Psalms 90:11

I. When I consider the difficulties which lie in the way of our measuring the anger of God, I conclude that it is chiefly His steady and orderly goodness which has thrust His displeasure out of sight. So far as one can see from the present arrangements of the world, it is God's way to withdraw for the most part from our view the sterner features of His character, while He puts forward and emphasises everywhere His gracious and fruitful goodness. (1) The mere power or strength of God is itself rather concealed than thrust upon us. It hides itself behind the order within which He is pleased to exert it. (2) The extent to which God's strength might come to be at the service of His anger, and be used by Him to destroy, is still more closely veiled from us by the uniform beneficence of His creation. Only occasionally does nature suggest wrath. Her deliberate arrangements are all inspired by goodness. (3) The experience which we have had of God in our own lives is to the same effect; our bitter days we count upon our fingers, our happier ones by years. Judgment is God's strange work; but His tender mercies are over all His works.
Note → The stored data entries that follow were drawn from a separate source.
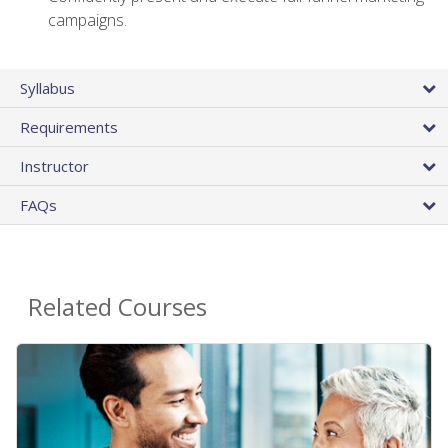
campaigns.
Syllabus
Requirements
Instructor
FAQs
Related Courses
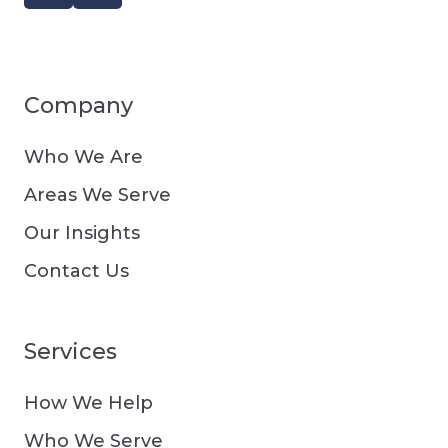
Company
Who We Are
Areas We Serve
Our Insights
Contact Us
Services
How We Help
Who We Serve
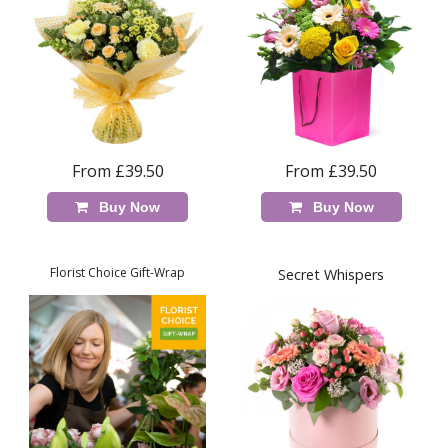
From £39.50
From £39.50
Buy Now
Buy Now
Florist Choice Gift-Wrap
Secret Whispers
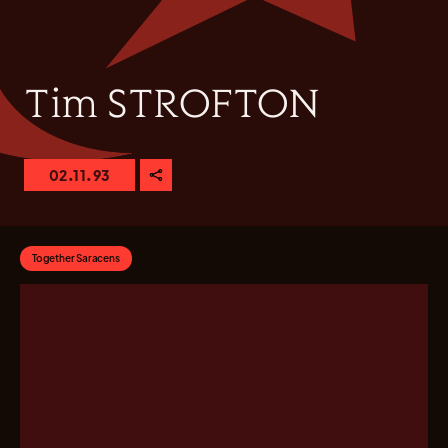
Tim STROFTON
02.11.93
Together Saracens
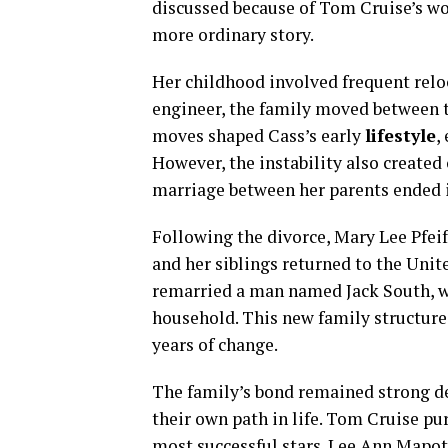
discussed because of Tom Cruise’s wo
more ordinary story.
Her childhood involved frequent reloc
engineer, the family moved between 
moves shaped Cass’s early
lifestyle
,
However, the instability also created 
marriage between her parents ended i
Following the divorce, Mary Lee Pfeif
and her siblings returned to the Unit
remarried a man named Jack South, w
household. This new family structure 
years of change.
The family’s bond remained strong des
their own path in life. Tom Cruise p
most successful stars. Lee Ann Mapot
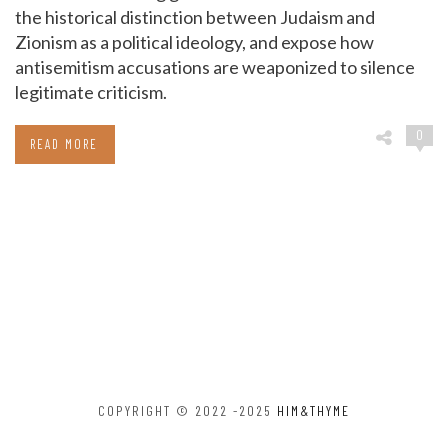
the historical distinction between Judaism and
Zionism as a political ideology, and expose how
antisemitism accusations are weaponized to silence
legitimate criticism.
0
READ MORE
COPYRIGHT © 2022 -2025
HIM&THYME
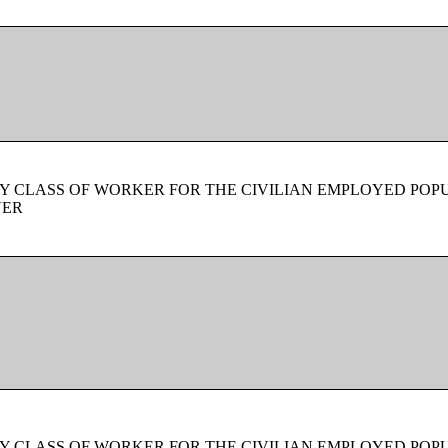
Y CLASS OF WORKER FOR THE CIVILIAN EMPLOYED POPU
VER
Y CLASS OF WORKER FOR THE CIVILIAN EMPLOYED POPU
II. By what line shall we fathom the unknown severity of Jehovah? Seeing that God intends His latent wrath to remain as yet concealed from us and hath Himself been at pains to conceal it, by what means shall we search it out? The writer of this Psalm puts into our hand a standard of comparison which, though insufficient, is at least approximative. The wrath of God, he says, is "according to His fear;" to His fearfulness, that is, or His fitness for inspiring in the bosoms of men an awful and sacred dread. Whatever suggests to our minds the enormous strength of God as against our weakness, suggests how terrific His wrath may be if He will. (1) Susceptible souls are sometimes under favourable conditions wrought to fear by the mere vastness, or mystery, or loneliness of God's material works. According to this fear of Him, so is His wrath. (2) The mass of men are too unimaginative or too stupid to be much moved by the mere sublimity of God's everyday creation. They need occasional outbursts of unwonted violence to prick their hearts to fear Him. In their coward hearts terror suggests judgment; and according to His fear, so is to them His wrath. (3) In order to estimate the capacity of wrath in the Almighty, we need to know more than His strength, more than His material terribleness. One event in history expresses to the full the moral terribleness of God. The Passion of Jesus Christ is the crown of all terrible things, and the supreme measure not only of God's mercy, but quite as really of God's severity. According to His fearfulness, so is His wrath.

J. Oswald Dykes, Sermons,p. 205.

Reference: Psalms 90:11. H. Melvill, Penny Pulpit,No. 2593.